-- EXERCISE DETAILS --
Among the entries below, count the lines that contain the word "мягкой". Write down only the total.
EXCERPTED DATA Block Start
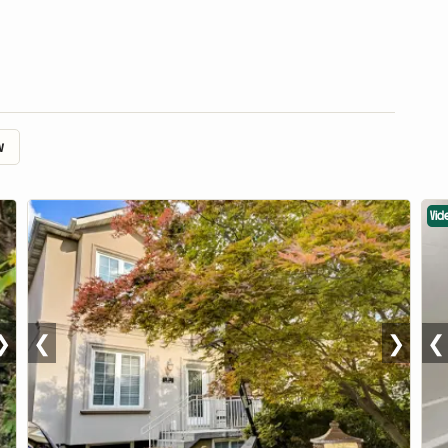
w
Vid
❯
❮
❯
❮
EXCERPTED DATA Block End
EXCERPTED DATA Block Start
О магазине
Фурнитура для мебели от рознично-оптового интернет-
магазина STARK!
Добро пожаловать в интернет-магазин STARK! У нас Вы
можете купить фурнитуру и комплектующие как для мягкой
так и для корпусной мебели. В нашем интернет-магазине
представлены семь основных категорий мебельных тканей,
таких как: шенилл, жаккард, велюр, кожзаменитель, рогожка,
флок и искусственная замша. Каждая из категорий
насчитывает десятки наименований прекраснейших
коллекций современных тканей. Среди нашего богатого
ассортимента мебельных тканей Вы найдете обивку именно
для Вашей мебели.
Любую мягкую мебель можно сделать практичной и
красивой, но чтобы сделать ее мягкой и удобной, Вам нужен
EXCERPTED DATA Block End
-- FINISHED EXERCISE --
2